In a reference to his son’s condition, Mr Cameron told Sky TV: “Anyone with children who suffer these sorts of conditions knows how important this work is. But we shouldn’t be frightened of having a frank and realistic debate about it in Parliament. If anyone misleads anyone about this Bill then clearly that’s wrong.”
A Church of England bishop became the latest religious leader to speak out against the Human Fertilisation and Embryology Bill.

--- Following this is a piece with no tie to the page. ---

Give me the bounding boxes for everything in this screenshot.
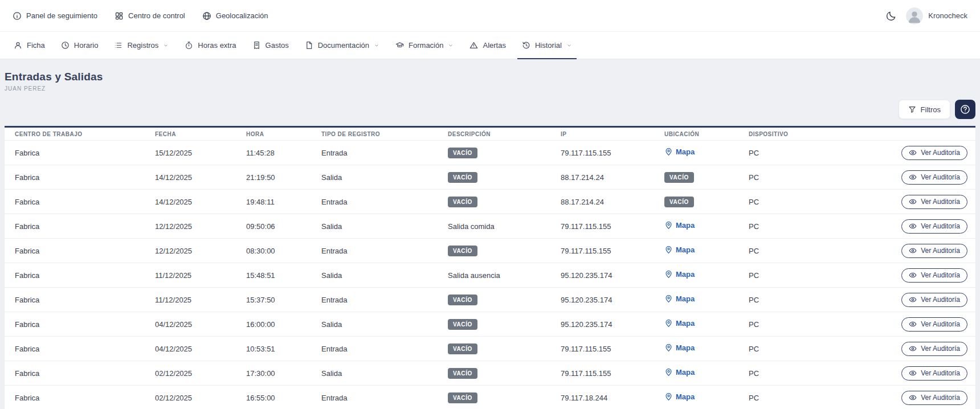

The Bishop of Lichfield, the Right Rev Jonathan Gledhill, said: “It’s a very important part of our society and a very important part of the Christian faith that you should have respect for human embryos. If you stop obeying God, you start to limit the rights of human beings and this is a case in point. A society has to be judged by the way that it treats its poorest, most vulnerable and weakest. And what can be weaker than an unborn child?”
The Prime Minister has hinted at a compromise, saying that every MP should have the right to exercise their conscience, but has left unclear whether ministers and backbenchers will be offered a deal under which they can absent themselves from the Commons rather than vote for the measures, or be allowed a free vote that would allow them to vote against.